Have you ever hired someone who turned out to be a bad fit for their position? Wait, don't answer that — of course you have. Everyone has. This self-rating form is a way that one company solves this common problem when hiring field personnel.
Denise Nott, general manager of DeCiantis Construction in Stonington, Conn., gives this form to applicants immediately, before the interview process begins, so she will know what role in the company would best fit the applicant. “If they rate themselves ‘highly unskilled,' we'll talk to them about being a helper or an apprentice,” she says. “If they rate themselves ‘highly skilled,' we'll take the interview in a different direction and ask them questions about the duties of a lead carpenter.”
DeCiantis didn't develop this form in-house.
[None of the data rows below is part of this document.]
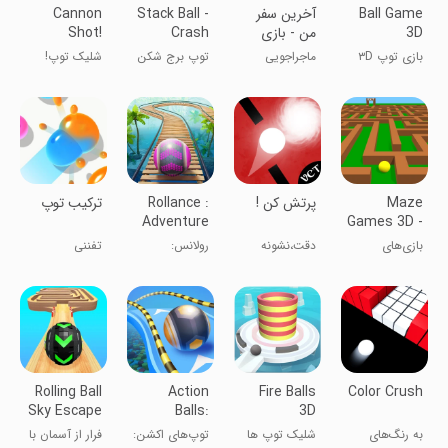
Ball Game
آخرین سفر
Stack Ball -
Cannon
3D
من - بازی
Crash
Shot!
توپی
Platforms
بازی توپ ۳D
ماجراجویی
توپ برج شکن
شلیک توپ!
Maze
پرتش کن !
Rollance :
‏‏‏ترکیب توپ
Adventure
Games 3D -
Balls
Fun
بازی‌های
دقت،نشونه
رولانس:
تفننی
Labyrinth
معمایی ۳D -
گیری،پرت کردن!
ماجراجویی
لابیرنت
توپ‌ها
سرگرم‌کننده
Rolling Ball
Action
Fire Balls
Color Crush
Sky Escape
Balls:
3D
Gyrosphere
به رنگ‌های
شلیک توپ ها
توپ‌های اکشن:
فرار از آسمان با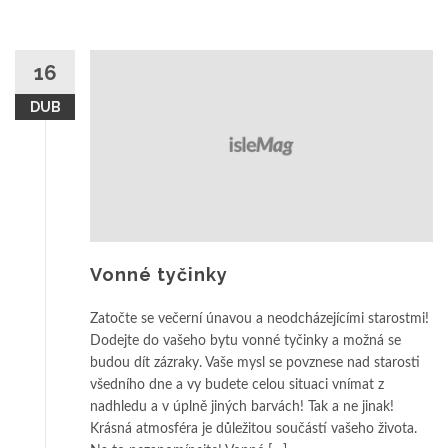
16
DUB
Vonné tyčinky
Zatočte se večerní únavou a neodcházejícími starostmi!
Dodejte do vašeho bytu vonné tyčinky a možná se
budou dít zázraky. Vaše mysl se povznese nad starosti
všedního dne a vy budete celou situaci vnímat z
nadhledu a v úplně jiných barvách! Tak a ne jinak!
Krásná atmosféra je důležitou součástí vašeho života.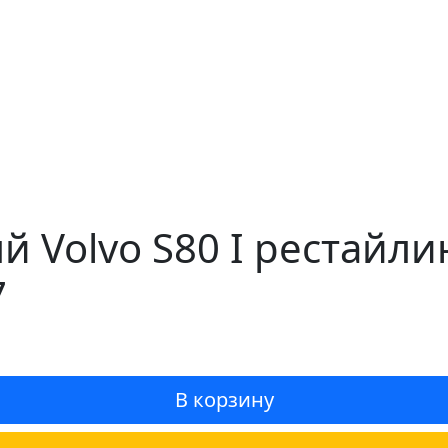
й Volvo S80 I рестайли
7
В корзину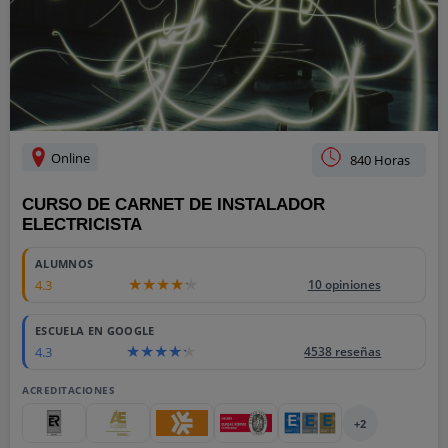
Online
840 Horas
CURSO DE CARNET DE INSTALADOR
ELECTRICISTA
ALUMNOS
4.3
10 opiniones
ESCUELA EN GOOGLE
4.3
4538 reseñas
ACREDITACIONES
+2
Nott says that the company has been using it for years, and she is pretty sure it came from the National Association of Home Builders. However, the company has made adjustments to the form, including adding skill areas, so it better fits their needs. (What we've shown is just a sample, as space did not permit printing the entire form.)
When she gives the form to applicants, Nott emphasizes that the results will not determine whether or not they are hired, just which position they will be considered for. If this is clear, the applicant is more likely to answer honestly.
This provision allows for a more accurate ranking; a prospective employee feels more comfortable with this “wiggle room,” instead of locking themselves in to a skill level.
This form also assists the company once the applicant is hired. If a lead carpenter ranks low on cabinetry, for example, DeCiantis can give him extra time on that part of the job or pair him with someone who is more of an expert in that area.